Mortality and thromboembolic event follow-up was complete for all patients in the study. Anticoagulation status follow-up was available in 315 of 340 patients (93%). Of the patients with LAA sludge, anticoagulation status follow-up was available in 96% of patients (45 of 47). This compares with 92% of patients with SEC (77 of 84) and 94% of patients with thrombus (58 of 62). Two hundred fifty-three patients were receiving oral anticoagulation therapy with warfarin alone at follow-up, nine patients were receiving aspirin only, 40 patients receiving combined warfarin and aspirin, 10 patients were receiving aspirin and clopidogrel, and three patients were receiving no anticoagulation therapy. Antithrombotic therapy data were extracted from hospital clinic note reviews, electronic laboratory results for INR testing, family physician phone interviews, and patient questionnaires. INR values closest to the date preceding a thromboembolic event or death were analyzed. In patients without event outcomes, the most recent INR was recorded. At the time of follow-up, INR values were measured in all patients with warfarin therapy. There was no significant difference in the available INR values between groups (control vs SEC vs sludge vs thrombus, 1.8 ± 0.6 vs 2.0 ± 0.7 vs 1.9 ± 0.3 vs 1.9 ± 0.7), and the follow-up INR value was not associated with thromboembolism in univariate logistic regression analysis. In addition, we compared the rate of thromboembolic events in patients with INR follow-up with that in patients without INR follow-up.

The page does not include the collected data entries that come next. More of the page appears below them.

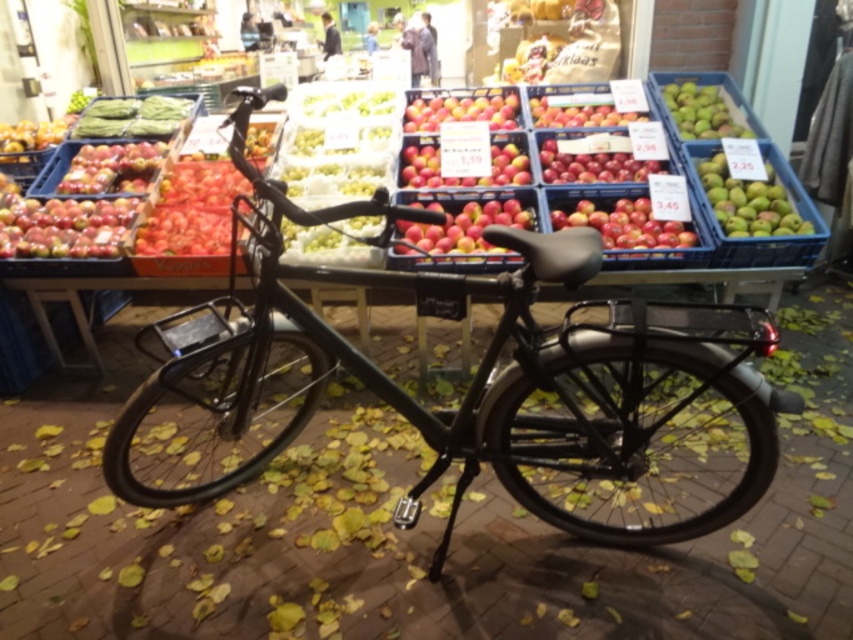 Question: Estimate the real-world distances between objects in this image. Which object is farther from the matte red apple at left?

Choices:
 (A) matte black basket at right
 (B) red matte apples at center
 (C) matte black bicycle at center
 (D) red matte apple at center

Answer: (A)

Question: Among these objects, which one is farthest from the camera?

Choices:
 (A) matte black basket at right
 (B) green matte apple at upper right

Answer: (B)

Question: Among these objects, which one is nearest to the camera?

Choices:
 (A) green matte apple at upper right
 (B) matte black basket at right

Answer: (B)

Question: Is matte black bicycle at center closer to camera compared to green matte apple at upper right?

Choices:
 (A) yes
 (B) no

Answer: (A)

Question: Does matte black bicycle at center appear on the right side of red matte apples at center?

Choices:
 (A) no
 (B) yes

Answer: (A)

Question: Can you confirm if matte black bicycle at center is smaller than matte black basket at right?

Choices:
 (A) no
 (B) yes

Answer: (A) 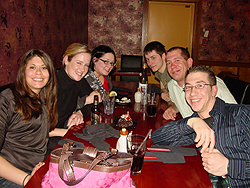 At what (x,y) coordinates should I click in order to perform the action: click on beer bottle. Please return your answer as a coordinate pair (x, y). The width and height of the screenshot is (250, 188). Looking at the image, I should click on (99, 113).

The mean follow-up duration was 6.4 ± 3.6 years from index TEE, 122 patients (36%) died, and 41 patients (12%) had systemic embolic events. The total rates for the LAA sludge group were 27 deaths (57%) and 11 thromboembolic events (23%) during follow-up ( Table 2 ). The identification of sludge within the LAA was associated with a higher risk for all-cause mortality (hazard ratio [HR], 2.11; 95% CI, 1.47–3.03; P < .001) and a higher risk for thromboembolism (HR, 3.43; 95% CI, 1.56–7.52; P = .002) compared with the control group ( Table 3 ).